Use the **coding system** from data collection to automatically create and save your data.

The code below will help you with that, and it will output and save the data files in the desired format for assignment submission.

In [None]:
labels = np.array([])
data = {}
statements = np.array([])
i=0
for file in os.listdir(mydir):
    if file.endswith(".wav"): # Will only read .wav files
        filewav = file
        filename = mydir+'/'+file
        y, sr = librosa.load(filename, sr=44000)
        data[i] = y
        labels = np.hstack((labels, int(filewav[4])))
        statements = np.hstack((statements,int(filewav[6])))
        i+=1

print('-------------------------------------------------------')
print('----------------------DONE-----------------------------')
print('-------------------------------------------------------')

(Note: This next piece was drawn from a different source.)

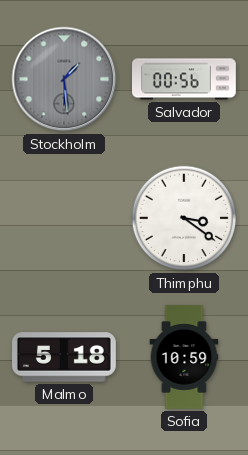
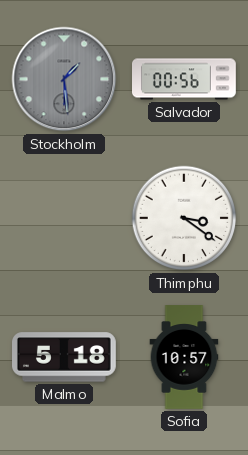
Sofia: 10:59 -> 10:57
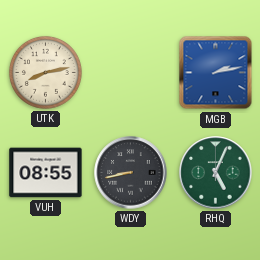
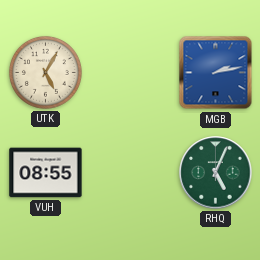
UTK: 8:13 -> 5:05
WDY: 8:43 -> none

# Saves the files to your current directory
f = open("data.pkl","wb")
pickle.dump(data,f)
f.close()
np.save('labels', labels)
np.save('statements', labels)

## 2.4 Gather All Files for Submission

To receive full credit in this question, you should submit to Canvas:

1. Compressed folder (.zip) with the recordings from all team members. (80 recordings per student should be included.)
2. File "data.pkl"
3. File "labels.npy"
4. File "statements.npy"

## Submit your Solution

Confirm that you've successfully completed the assignment.

```add``` and ```commit``` the final version of your work, and ```push``` your code/data to your GitHub repository -- **you may run into memory issues. If this happens, disregard this step and only submit the data files to Canvas**

Submit the URL of your GitHub Repository along with all data as your assignment submission on Canvas.